Michael Wilson, a recognised goldsmith, jeweller and sculptor has created this sculpture for Harold Mitchell AC, a patron of the arts, founder of the Mitchell Foundation and a successful businessman, who has also contributed his skills to many major cultural organisations.
Unveiled on Wednesday 1 July 2015 it is the first of the Eltham Cemetery Trust’s Grand Estate Sculptures. Titled ‘A Currawong Takes Flight’ and constructed in Corten steel and bronze it recognises two of Eltham’s native species: the Red Box Eucalypt tree with its soft green scalloped shaped leaves and the Pied Currawong with its adept flight patterns and melodic chortle.
As the purchaser of one of the Grand Estate Plots in the Cemetery, Harold Mitchell AC intended to commission an artist to design and make a contemporary sculpture. He subsequently commissioned Michael Wilson to create a piece that would reflect the unique environment and artistic heritage of Eltham.
Plot No. 6 is located at the highest point of the fence-lined border between Montsalvat and the Cemetery. This is close to the last bronze sculpture by Matcham Skipper, titled ‘Young Man Awakening’, which was commissioned by the Eltham Cemetery Trust to celebrate the 150th Anniversary of the Cemetery, which was established in 1858. This sculpture is intended to express a sense of awakening to life as it depicts a rare and endangered Eltham Copper Butterfly as it lands on a youth’s hand.
As Matcham Skipper was a mentor and early supporter of Michael Wilson’s developing artistic talents the creative connection between these two installations is most appropriate. Michael considered the Mitchell commission was an opportunity to create a very special work to reflect the beauty of the Eltham environment and the local community.

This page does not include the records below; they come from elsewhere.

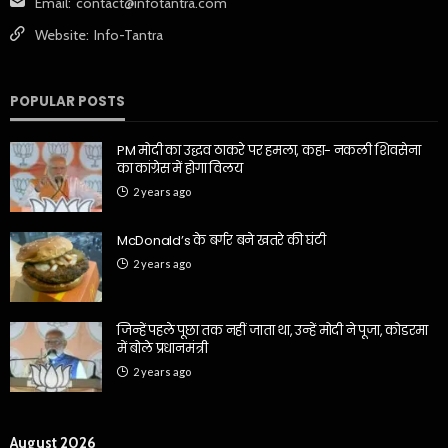
Email:
contact@infotantra.com
Website:
Info-Tantra
POPULAR POSTS
PM मोदी का उद्धव ठाकरे पर हमला, कहा- नकली शिवसेना
का कांग्रेस में होगा विलय
2 years ago
McDonald’s के बर्गर बने खतरे की घंटी
2 years ago
जिन्हें पहले पूछा तक नहीं जाता था, उन्हें मोदी ने पूजा, कोडरमा
में बोले प्रधानमंत्री
2 years ago
August 2026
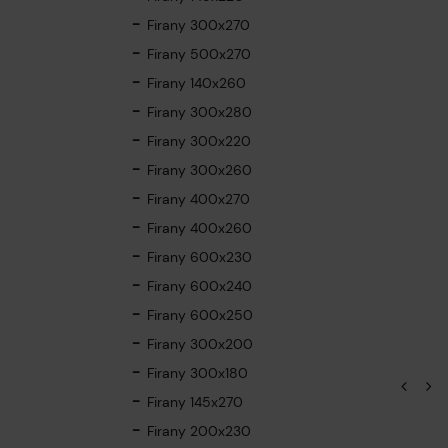
Firany 300x270
Firany 500x270
Firany 140x260
Firany 300x280
Firany 300x220
Firany 300x260
Firany 400x270
Firany 400x260
Firany 600x230
Firany 600x240
Firany 600x250
Firany 300x200
Firany 300x180
Firany 145x270
Firany 200x230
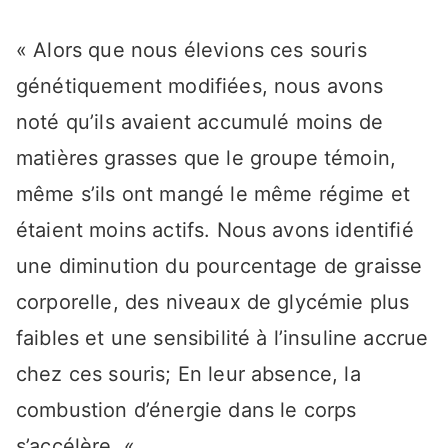
« Alors que nous élevions ces souris
génétiquement modifiées, nous avons
noté qu’ils avaient accumulé moins de
matières grasses que le groupe témoin,
même s’ils ont mangé le même régime et
étaient moins actifs. Nous avons identifié
une diminution du pourcentage de graisse
corporelle, des niveaux de glycémie plus
faibles et une sensibilité à l’insuline accrue
chez ces souris; En leur absence, la
combustion d’énergie dans le corps
s’accélère. «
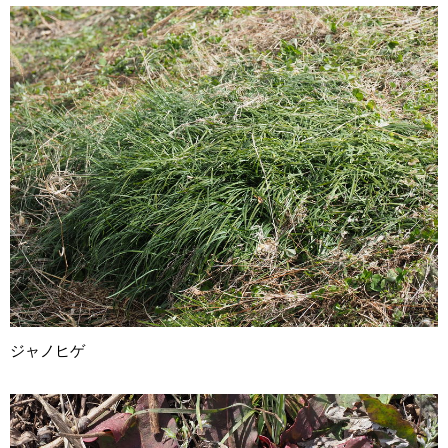
ジャノヒゲ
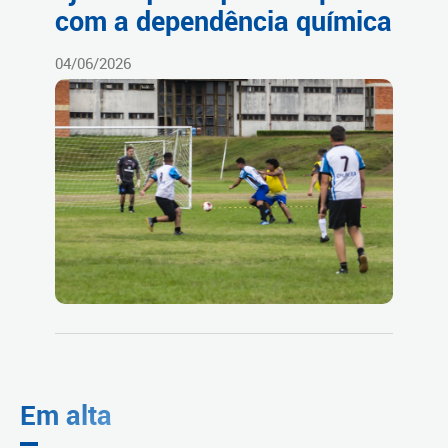
com a dependência química
04/06/2026
Em alta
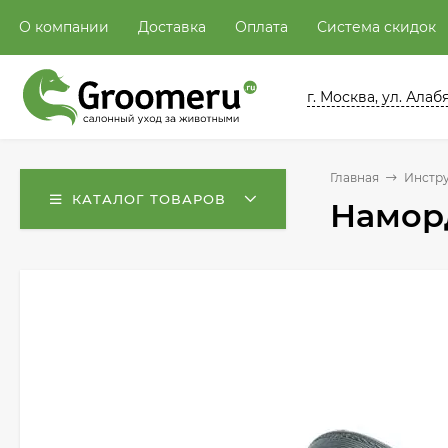
О компании
Доставка
Оплата
Система скидок
г. Москва, ул. Алабян
Главная
Инстру
КАТАЛОГ ТОВАРОВ
Наморд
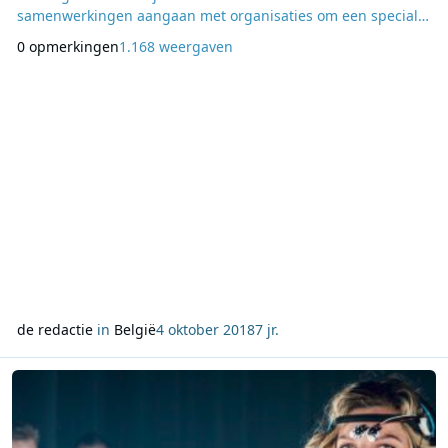
samenwerkingen aangaan met organisaties om een speciale
live-uitzending met publiek op poten te zetten. Dat kost meer
0 opmerkingen
1.168 weergaven
dan een uitzending in de studio en die extra kost delen we
met de betrokken organisatie. Iedereen heeft hier profijt bij:
de organisatie krijgt veel
de redactie
in
België
4 oktober 2018
7 jr.
Lees meer over Joe laat muziek wetenschappelijk testen voor tien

The Eltham Cemetery is a peaceful natural environment set in natural bushland adjoining Montsalvat and is the tranquil resting place for members of many well-known local families. Pioneering families represented include Shillinglaw, Brinkkotter, Bird, Carrucan, Sweeney, Hunniford, Knapman, Falkiner and Wallis. More contemporary names include Knox, Ford and Fabbro. Sir William Irvine, a former Premier and Chief Justice of Victoria is also buried there.